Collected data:

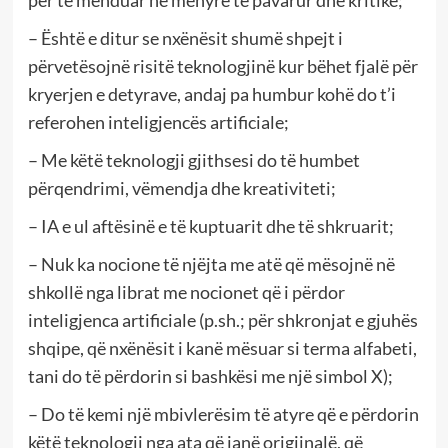
për të menduar në mënyrë të pavarur dhe kritike;
– Është e ditur se nxënësit shumë shpejt i
përvetësojnë risitë teknologjinë kur bëhet fjalë për
kryerjen e detyrave, andaj pa humbur kohë do t’i
referohen inteligjencës artificiale;
– Me këtë teknologji gjithsesi do të humbet
përqendrimi, vëmendja dhe kreativiteti;
– IA e ul aftësinë e të kuptuarit dhe të shkruarit;
– Nuk ka nocione të njëjta me atë që mësojnë në
shkollë nga librat me nocionet që i përdor
inteligjenca artificiale (p.sh.; për shkronjat e gjuhës
shqipe, që nxënësit i kanë mësuar si terma alfabeti,
tani do të përdorin si bashkësi me një simbol X);
– Do të kemi një mbivlerësim të atyre që e përdorin
këtë teknologji nga ata që janë origjinalë, që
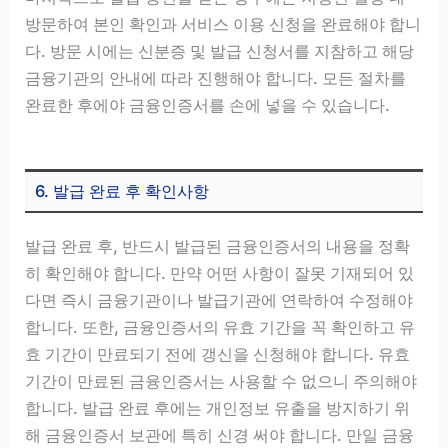
방문하여 본인 확인과 서비스 이용 신청을 완료해야 합니
다. 방문 시에는 신분증 및 발급 신청서를 지참하고 해당
금융기관의 안내에 따라 진행해야 합니다. 모든 절차를
완료한 후에야 금융인증서를 손에 넣을 수 있습니다.
6. 발급 완료 후 확인사항
발급 완료 후, 반드시 발급된 금융인증서의 내용을 정확
히 확인해야 합니다. 만약 어떤 사항이 잘못 기재되어 있
다면 즉시 금융기관이나 발급기관에 연락하여 수정해야
합니다. 또한, 금융인증서의 유효 기간을 꼭 확인하고 유
효 기간이 만료되기 전에 갱신을 신청해야 합니다. 유효
기간이 만료된 금융인증서는 사용할 수 없으니 주의해야
합니다. 발급 완료 후에는 개인정보 유출을 방지하기 위
해 금융인증서 보관에 특히 신경 써야 합니다. 만일 금융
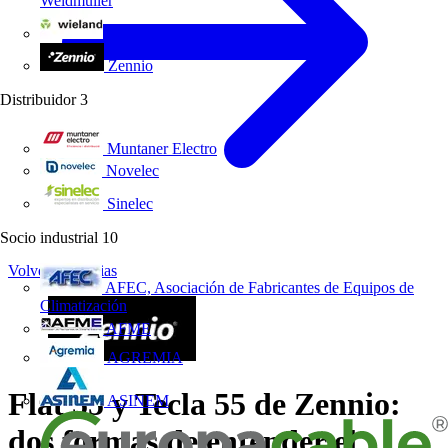
Weidmüller
Wieland Electric
Zennio
Distribuidor
3
Muntaner Electro
Novelec
Sinelec
Socio industrial
10
Volver a Noticias
AFEC, Asociación de Fabricantes de Equipos de
Climatización
AFME
AGREMIA
Flat 55 y Tecla 55 de Zennio:
ASINEM
dos formas de entender el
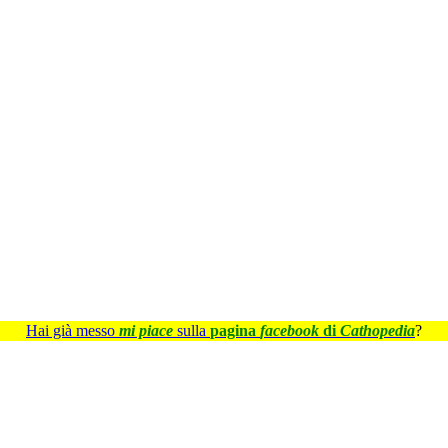
Hai già messo
mi piace
sulla
pagina
facebook
di
Cathopedia
?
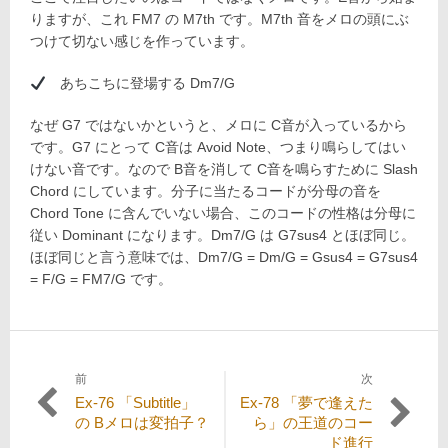
りますが、これ FM7 の M7th です。M7th 音をメロの頭にぶ
つけて切ない感じを作っています。
あちこちに登場する Dm7/G
なぜ G7 ではないかというと、メロに C音が入っているから
です。G7 にとって C音は Avoid Note、つまり鳴らしてはい
けない音です。なので B音を消して C音を鳴らすために Slash
Chord にしています。分子に当たるコードが分母の音を
Chord Tone に含んでいない場合、このコードの性格は分母に
従い Dominant になります。Dm7/G は G7sus4 とほぼ同じ。
ほぼ同じと言う意味では、Dm7/G = Dm/G = Gsus4 = G7sus4
= F/G = FM7/G です。
前
次
投
過
次
Ex-76 「Subtitle」
Ex-78 「夢で逢えた
稿
去
の
の Bメロは変拍子？
ら」の王道のコー
の
投
ド進行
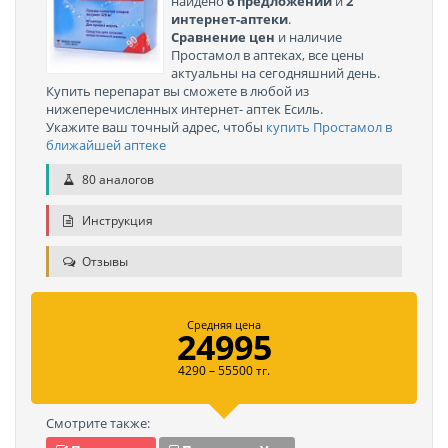
найдено
6 предложений
и
2
интернет-аптеки
.
Сравнение цен
и наличие
Простамол в аптеках, все цены
актуальны на сегодняшний день.
Купить перепарат вы сможете в любой из
нижеперечисленных интернет- аптек Есиль.
Укажите ваш точный адрес, чтобы
купить Простамол в
ближайшей аптеке
80 аналогов
Инструкция
Отзывы
Средняя цена
24995
4290 – 55500 тг.
Смотрите также:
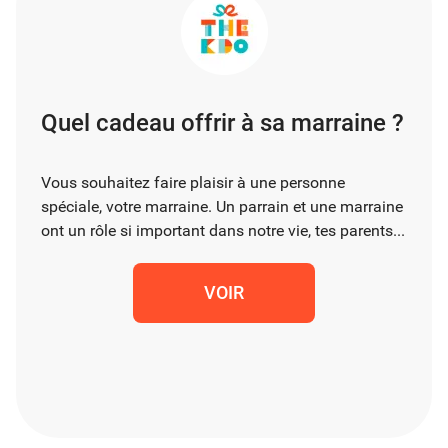
Quel cadeau offrir à sa marraine ?
Vous souhaitez faire plaisir à une personne
spéciale, votre marraine. Un parrain et une marraine
ont un rôle si important dans notre vie, tes parents...
VOIR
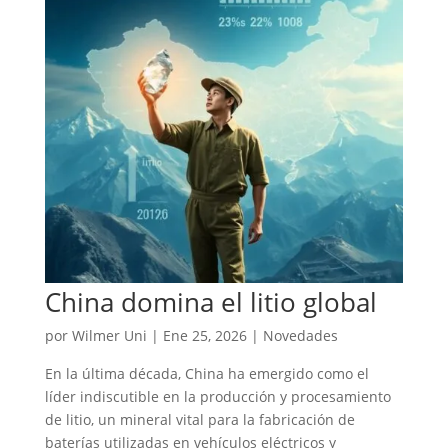
China domina el litio global
por
Wilmer Uni
|
Ene 25, 2026
|
Novedades
En la última década, China ha emergido como el
líder indiscutible en la producción y procesamiento
de litio, un mineral vital para la fabricación de
baterías utilizadas en vehículos eléctricos y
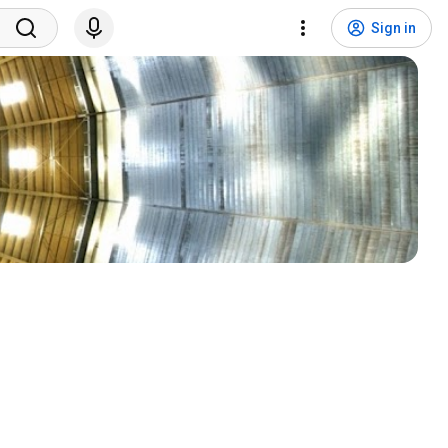
Sign in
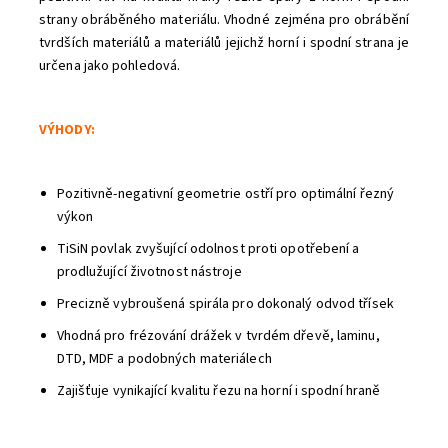
strany obráběného materiálu. Vhodné zejména pro obrábění
tvrdších materiálů a materiálů jejichž horní i spodní strana je
určena jako pohledová.
VÝHODY:
Pozitivně-negativní geometrie ostří pro optimální řezný
výkon
TiSiN povlak zvyšující odolnost proti opotřebení a
prodlužující životnost nástroje
Precizně vybroušená spirála pro dokonalý odvod třísek
Vhodná pro frézování drážek v tvrdém dřevě, laminu,
DTD, MDF a podobných materiálech
Zajišťuje vynikající kvalitu řezu na horní i spodní hraně
Odeslat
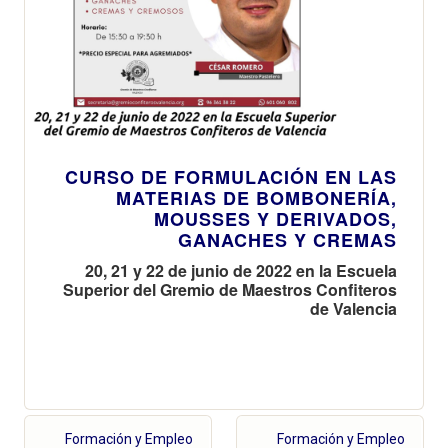
CURSO DE FORMULACIÓN EN LAS
MATERIAS DE BOMBONERÍA,
MOUSSES Y DERIVADOS,
GANACHES Y CREMAS
20, 21 y 22 de junio de 2022 en la Escuela
Superior del Gremio de Maestros Confiteros
de Valencia
Formación y Empleo
Formación y Empleo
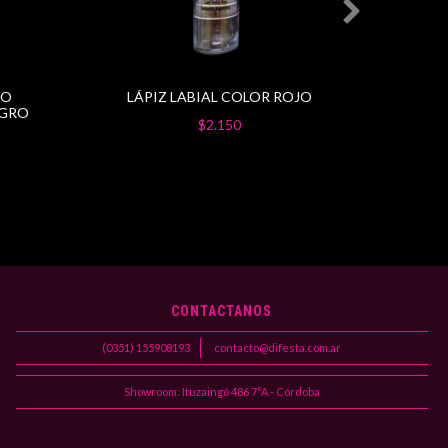
CO
LÁPIZ LABIAL COLOR ROJO
EGRO
$2.150
CONTACTANOS
(0351) 155908193
contacto@difesta.com.ar
Showroom: Ituzaingó 486 7°A - Córdoba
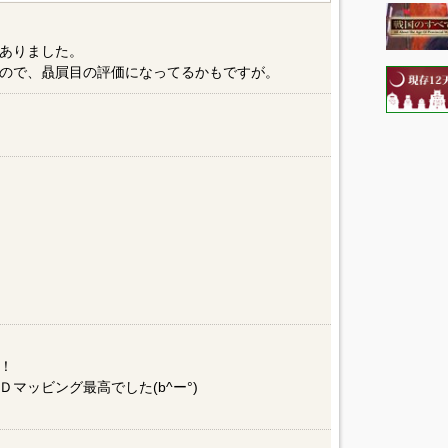
ありました。
ので、贔屓目の評価になってるかもですが。
！
Ｄマッビング最高でした(b^ー°)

#### Aim of the task:
One number is the expected answer: the count of lines above that hold the word "horní".

#### Task solution:
2